### [Required work]
In the listing below, count the lines containing the string "mail". Reply with that number only.

The data Start Marker

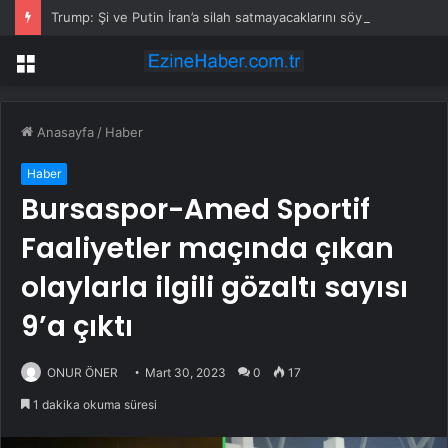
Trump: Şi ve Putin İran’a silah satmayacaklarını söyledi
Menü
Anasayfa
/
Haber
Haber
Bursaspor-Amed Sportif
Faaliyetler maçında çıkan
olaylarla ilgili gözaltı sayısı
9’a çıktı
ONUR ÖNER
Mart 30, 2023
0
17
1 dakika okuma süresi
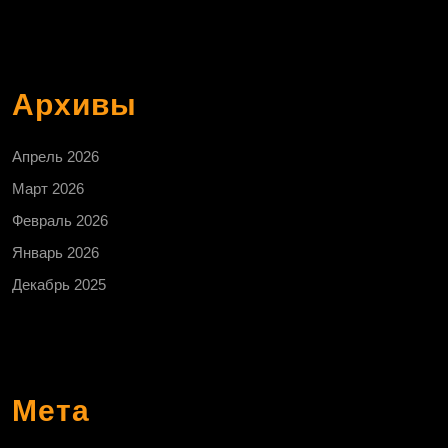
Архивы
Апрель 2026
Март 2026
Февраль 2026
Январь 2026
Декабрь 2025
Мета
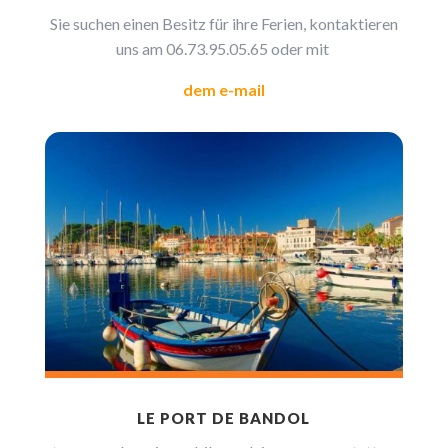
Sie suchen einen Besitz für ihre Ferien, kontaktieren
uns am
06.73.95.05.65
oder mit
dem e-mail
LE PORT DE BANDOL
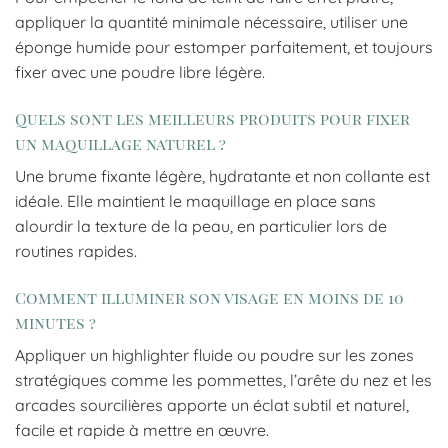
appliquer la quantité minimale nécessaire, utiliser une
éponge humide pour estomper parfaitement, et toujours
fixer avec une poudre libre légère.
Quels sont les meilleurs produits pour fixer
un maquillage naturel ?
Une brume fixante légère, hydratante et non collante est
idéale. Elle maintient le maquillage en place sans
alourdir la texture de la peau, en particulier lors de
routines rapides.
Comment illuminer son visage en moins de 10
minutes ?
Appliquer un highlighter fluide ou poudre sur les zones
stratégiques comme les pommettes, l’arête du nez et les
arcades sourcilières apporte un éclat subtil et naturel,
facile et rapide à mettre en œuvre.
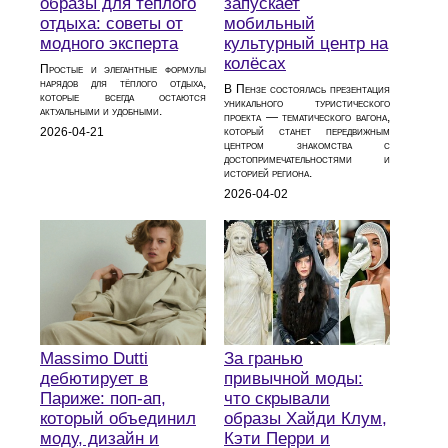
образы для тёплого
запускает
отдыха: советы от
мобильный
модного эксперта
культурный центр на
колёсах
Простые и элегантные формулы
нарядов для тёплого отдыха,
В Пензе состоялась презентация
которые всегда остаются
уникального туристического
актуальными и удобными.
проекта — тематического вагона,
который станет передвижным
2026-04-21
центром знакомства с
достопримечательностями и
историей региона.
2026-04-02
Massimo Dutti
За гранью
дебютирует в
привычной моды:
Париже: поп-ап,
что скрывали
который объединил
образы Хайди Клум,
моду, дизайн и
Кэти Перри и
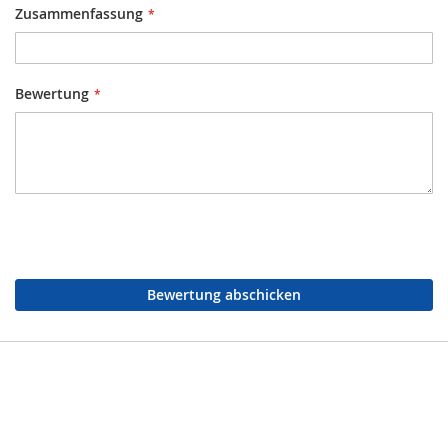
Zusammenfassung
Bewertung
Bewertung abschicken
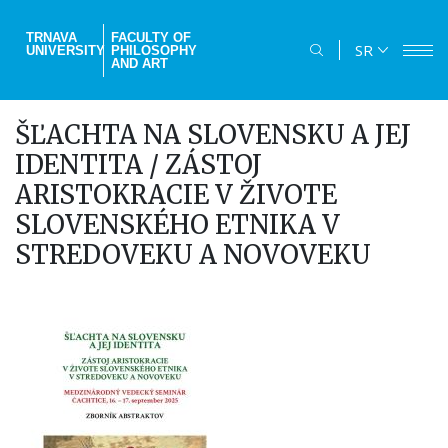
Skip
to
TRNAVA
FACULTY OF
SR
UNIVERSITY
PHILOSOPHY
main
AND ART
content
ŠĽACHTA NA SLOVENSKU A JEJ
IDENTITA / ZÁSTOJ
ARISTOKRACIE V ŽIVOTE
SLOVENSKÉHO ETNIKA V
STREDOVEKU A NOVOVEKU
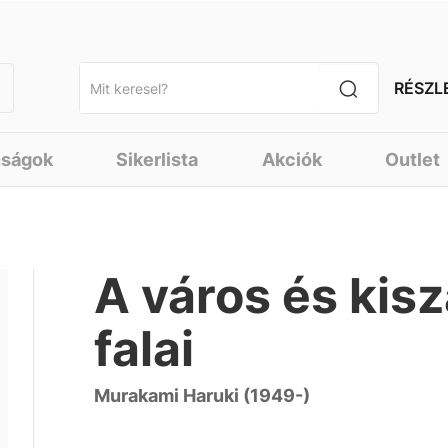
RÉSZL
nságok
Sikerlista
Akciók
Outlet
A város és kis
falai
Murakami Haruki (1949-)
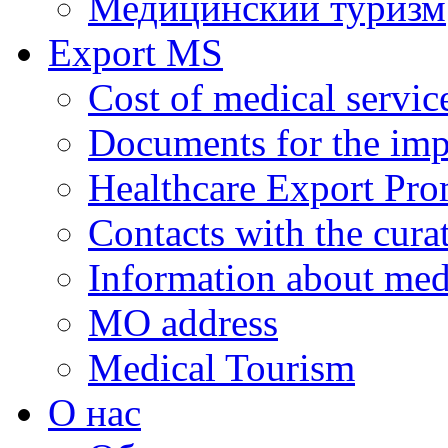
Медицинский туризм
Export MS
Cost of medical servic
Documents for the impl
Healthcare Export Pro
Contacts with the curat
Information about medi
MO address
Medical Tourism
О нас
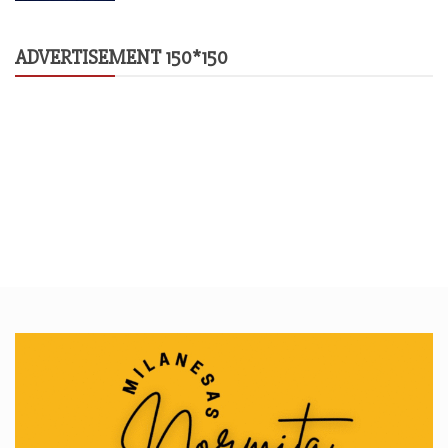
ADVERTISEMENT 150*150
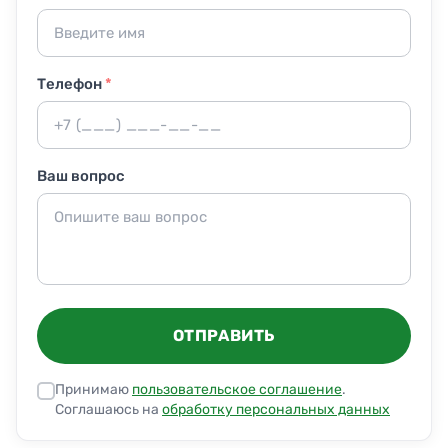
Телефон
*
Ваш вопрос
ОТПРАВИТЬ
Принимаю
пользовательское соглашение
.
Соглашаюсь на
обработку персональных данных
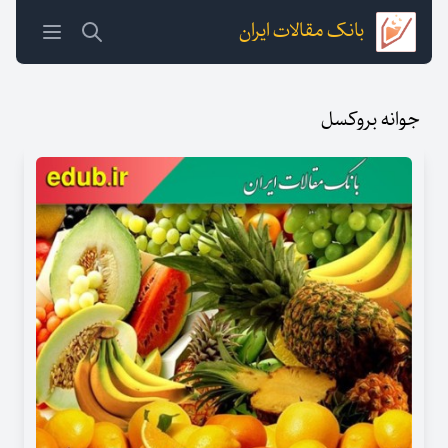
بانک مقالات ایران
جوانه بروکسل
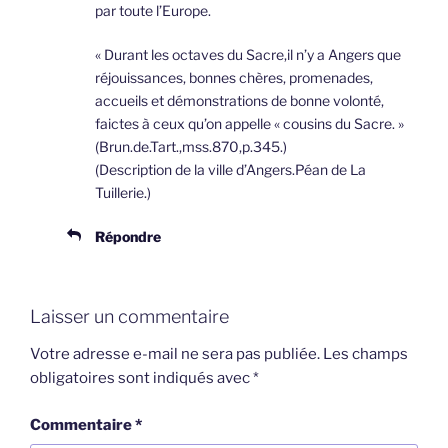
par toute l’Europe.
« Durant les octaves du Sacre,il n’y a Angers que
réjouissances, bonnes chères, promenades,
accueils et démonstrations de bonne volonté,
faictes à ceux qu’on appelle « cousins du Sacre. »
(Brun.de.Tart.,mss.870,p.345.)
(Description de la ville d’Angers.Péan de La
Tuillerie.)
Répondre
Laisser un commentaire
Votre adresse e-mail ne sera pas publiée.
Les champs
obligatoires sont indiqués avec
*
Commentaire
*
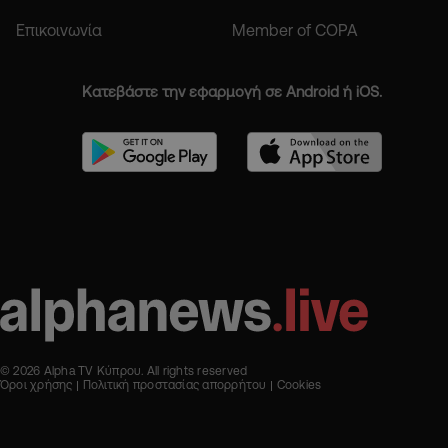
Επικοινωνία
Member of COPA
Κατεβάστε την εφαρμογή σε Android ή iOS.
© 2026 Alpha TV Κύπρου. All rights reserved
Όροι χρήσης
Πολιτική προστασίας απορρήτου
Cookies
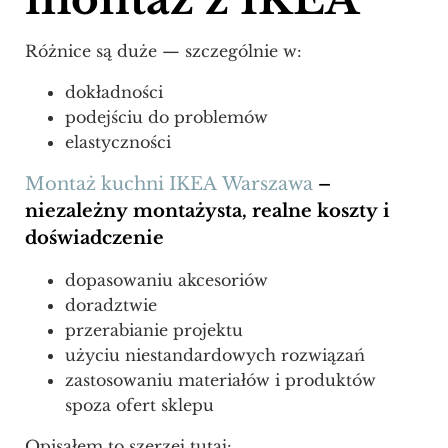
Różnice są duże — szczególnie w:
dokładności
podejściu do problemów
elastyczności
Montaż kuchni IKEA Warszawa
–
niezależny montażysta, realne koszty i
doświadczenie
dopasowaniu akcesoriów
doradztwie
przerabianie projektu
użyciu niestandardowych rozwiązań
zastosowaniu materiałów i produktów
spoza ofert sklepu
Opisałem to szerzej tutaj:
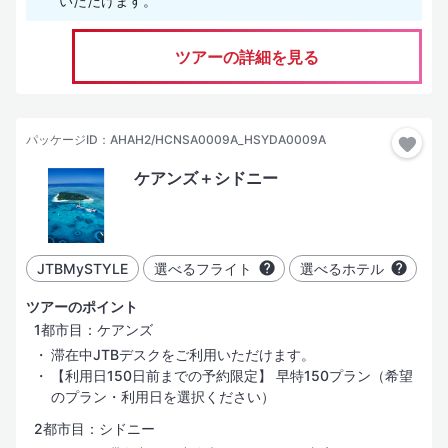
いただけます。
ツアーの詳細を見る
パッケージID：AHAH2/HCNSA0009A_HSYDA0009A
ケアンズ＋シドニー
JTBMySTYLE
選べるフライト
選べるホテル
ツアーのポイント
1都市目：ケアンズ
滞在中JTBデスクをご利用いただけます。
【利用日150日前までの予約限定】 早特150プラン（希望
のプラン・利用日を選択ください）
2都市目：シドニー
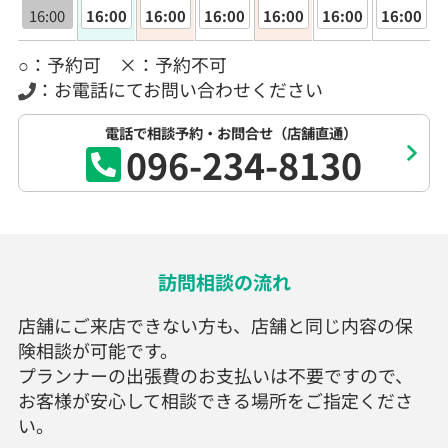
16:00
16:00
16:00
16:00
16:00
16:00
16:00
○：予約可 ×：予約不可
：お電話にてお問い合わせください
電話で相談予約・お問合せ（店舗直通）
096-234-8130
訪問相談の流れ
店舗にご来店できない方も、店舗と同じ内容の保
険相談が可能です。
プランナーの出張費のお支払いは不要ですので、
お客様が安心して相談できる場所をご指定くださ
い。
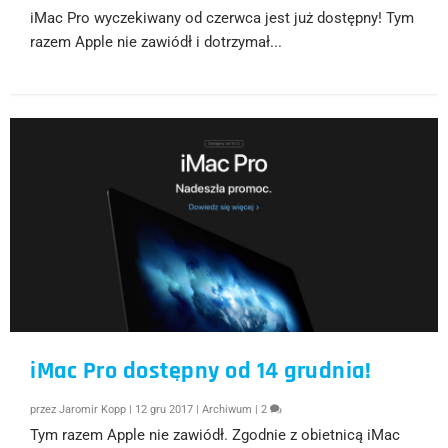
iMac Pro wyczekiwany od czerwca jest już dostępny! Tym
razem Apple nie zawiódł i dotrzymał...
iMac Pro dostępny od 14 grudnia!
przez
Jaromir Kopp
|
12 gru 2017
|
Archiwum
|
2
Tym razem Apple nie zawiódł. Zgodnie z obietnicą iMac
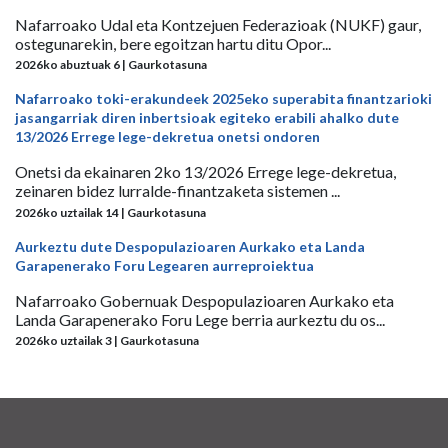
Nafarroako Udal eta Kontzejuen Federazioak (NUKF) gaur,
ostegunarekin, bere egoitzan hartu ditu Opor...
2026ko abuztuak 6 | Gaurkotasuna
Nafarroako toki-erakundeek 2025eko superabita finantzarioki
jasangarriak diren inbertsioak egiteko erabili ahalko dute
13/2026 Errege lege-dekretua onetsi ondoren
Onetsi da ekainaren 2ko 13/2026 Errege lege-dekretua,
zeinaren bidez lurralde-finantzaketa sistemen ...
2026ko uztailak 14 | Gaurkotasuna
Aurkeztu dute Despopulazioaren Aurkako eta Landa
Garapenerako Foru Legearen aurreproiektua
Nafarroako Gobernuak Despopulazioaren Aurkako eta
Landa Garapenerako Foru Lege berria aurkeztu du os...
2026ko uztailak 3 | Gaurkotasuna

The data End Marker

### [Result]
2